İstanbul Cumhuriyet Başsavcılığı, aylar süren incelemenin ardından tamamladığı İBB iddianamesi ile birlikte siyasi dengeleri sarsacak yeni bir karara imza attı. Başsavcılık, dosyayı kamuoyuna duyurmasının hemen ardından Cumhuriyet Halk Partisi hakkında kapatma davası açılması için Yargıtay’a bildirimde bulundu.
237 gün süren hazırlık sürecinin ardından ortaya çıkan iddianame, 7 bölümden oluşuyor ve ‘1 numaralı şüpheli’ olarak gösterilen İBB Başkanı Ekrem İmamoğlu hakkında 2 bin 352 yıla kadar hapis cezası talep ediliyor.
Başsavcılıktan Yargıtay’a kapatma bildirimi
Başsavcılık, hazırladığı kapsamlı metinde CHP’nin siyasi faaliyetlerinin Anayasa’ya aykırı şekilde yürütüldüğünü öne sürerek kapatma davası talebini Yargıtay’a iletti. Bildirim yazısında özellikle Anayasa’nın 68 ve 69. maddeleri ile Siyasi Partiler Kanunu’nun ilgili hükümlerine atıf yapıldı.
Yazıda, siyasi partilerin mali faaliyetlerinin denetime tabi olduğu hatırlatılarak, suç gelirleriyle finanse edilen faaliyetlerin demokratik düzene zarar vereceği vurgulandı. Bu çerçevede, CHP’ye yöneltilen suçlamalar arasında "suçtan elde edilen para akışlarının parti içinde kullanılması" ve "parti organları tarafından bu gelirlerin bilindiği" iddiaları öne çıktı.

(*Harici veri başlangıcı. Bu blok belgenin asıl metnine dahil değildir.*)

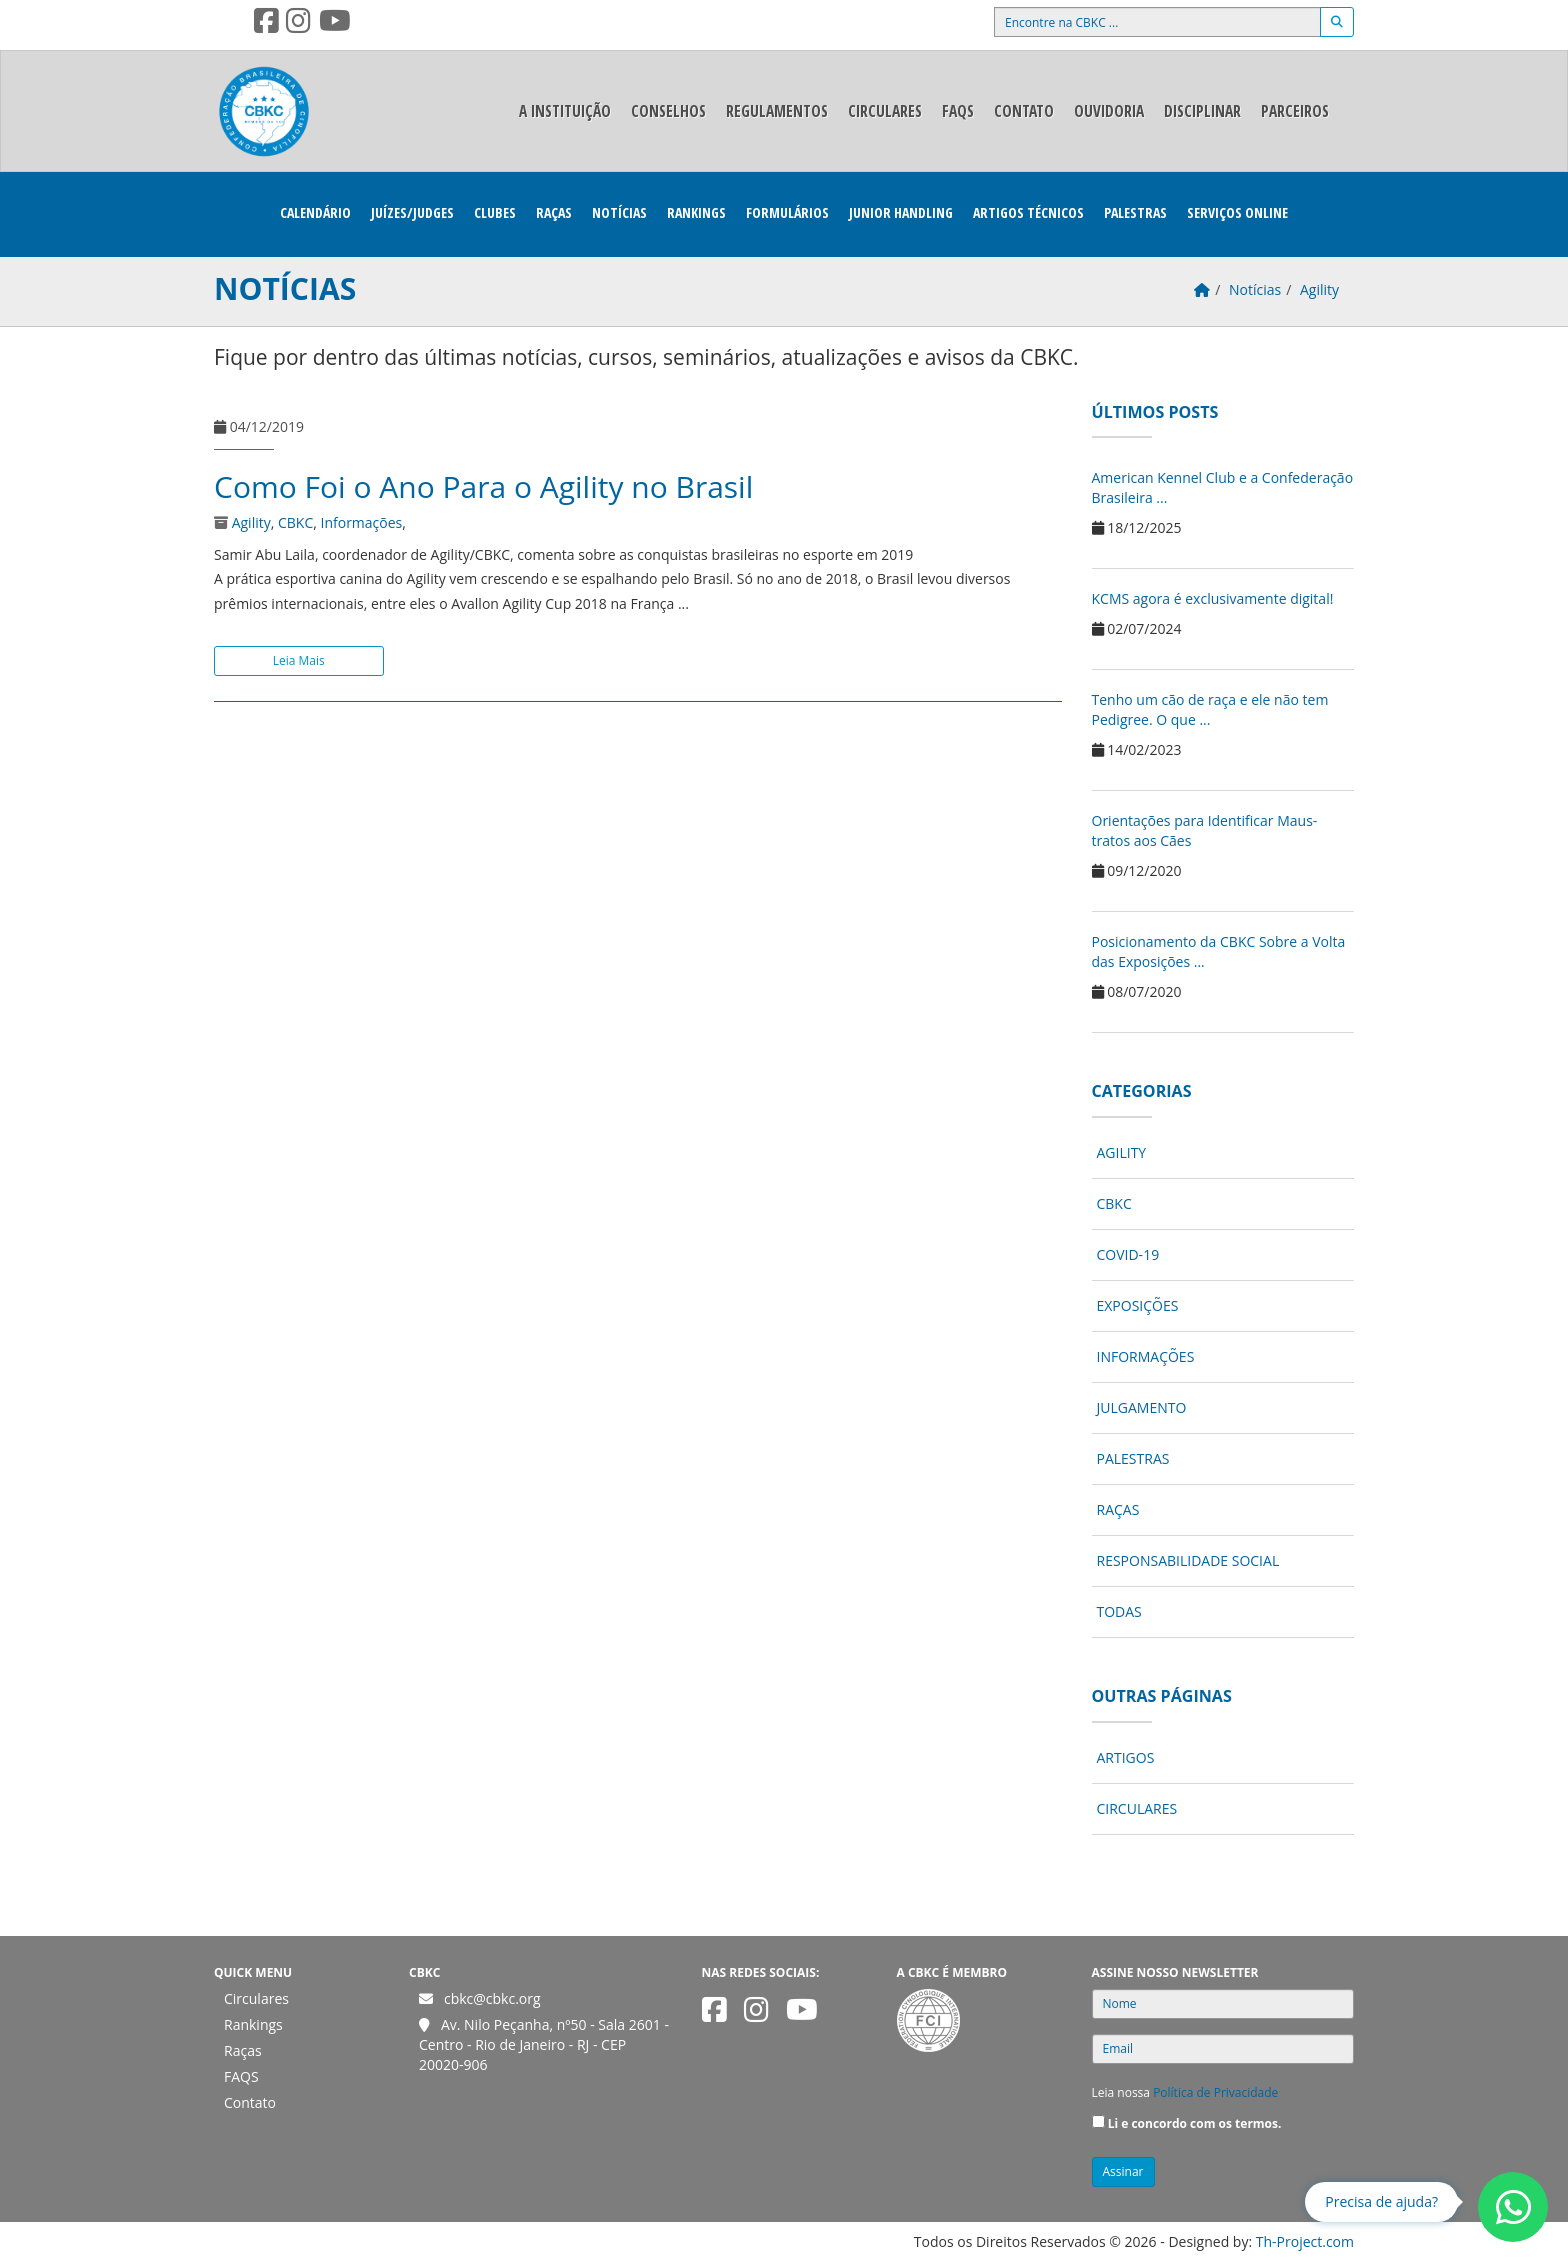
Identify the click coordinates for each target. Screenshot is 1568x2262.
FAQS (958, 111)
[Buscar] (1337, 22)
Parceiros (1295, 111)
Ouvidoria (1109, 111)
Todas (1119, 1611)
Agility (251, 522)
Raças (554, 212)
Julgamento (1142, 1407)
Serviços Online (1237, 212)
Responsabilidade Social (1188, 1560)
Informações (362, 522)
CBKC (295, 522)
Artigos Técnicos (1028, 212)
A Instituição (565, 111)
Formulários (787, 212)
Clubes (495, 212)
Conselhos (668, 111)
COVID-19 (1128, 1254)
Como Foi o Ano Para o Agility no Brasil (483, 486)
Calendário (315, 212)
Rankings (696, 212)
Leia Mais (299, 660)
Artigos (1126, 1757)
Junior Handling (901, 212)
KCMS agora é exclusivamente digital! (1213, 598)
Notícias (619, 212)
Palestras (1135, 212)
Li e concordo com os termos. (1195, 2123)
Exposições (1138, 1305)
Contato (1024, 111)
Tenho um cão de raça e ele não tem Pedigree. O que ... (1210, 709)
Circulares (885, 111)
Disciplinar (1202, 111)
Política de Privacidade (1215, 2092)
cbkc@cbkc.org (492, 1998)
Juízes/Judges (412, 212)
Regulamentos (777, 111)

İddialar: Suç geliri, seçim müdahalesi, veri paylaşımı
Savcılığın bildiriminde yer alan en dikkat çekici tespitlerden biri, partiye ait taşınmazların ve seçim çalışmalarının “suçtan kaynaklanan gelirlerle finanse edildiği” iddiası oldu. Yazıda şu ifadeler yer aldı:
-
Seçim çalışmalarında kamu kaynaklarının suistimal edildiği,
-
Suç gelirlerinin parti üst yönetiminin bilgisi dahilinde bir ‘havuz sistemine’ aktarıldığı,
-
Bazı kişilerin etkin pişmanlık sürecinde rüşvet ağına ilişkin itirafta bulunduğu,
-
Parti için satın alınan binaların ödeme kaynaklarının belgelenmediği,
-
Bu gelirlerin “suçtan elde edildiğinin parti yönetimince bilindiğinin” tanık ifadeleriyle ortaya konduğu.
Savcılık ayrıca, USOM raporuna dayanarak yaklaşık 11 milyon 360 bin seçmenin kişisel verisinin CHP İstanbul İl Örgütü tarafından hukuka aykırı biçimde işlendiğini ileri sürdü. Bu verilerin seçim çalışmalarında kullanıldığı iddiası da dosyada yer aldı.
“Demokratik düzene sistematik müdahale” iddiası
Başsavcılık, soruşturma kapsamındaki tüm tespitler ışığında CHP’nin, “seçim güvenliğini ve seçmen iradesini etkileyecek şekilde sistematik müdahalelerde bulunduğunu” öne sürdü.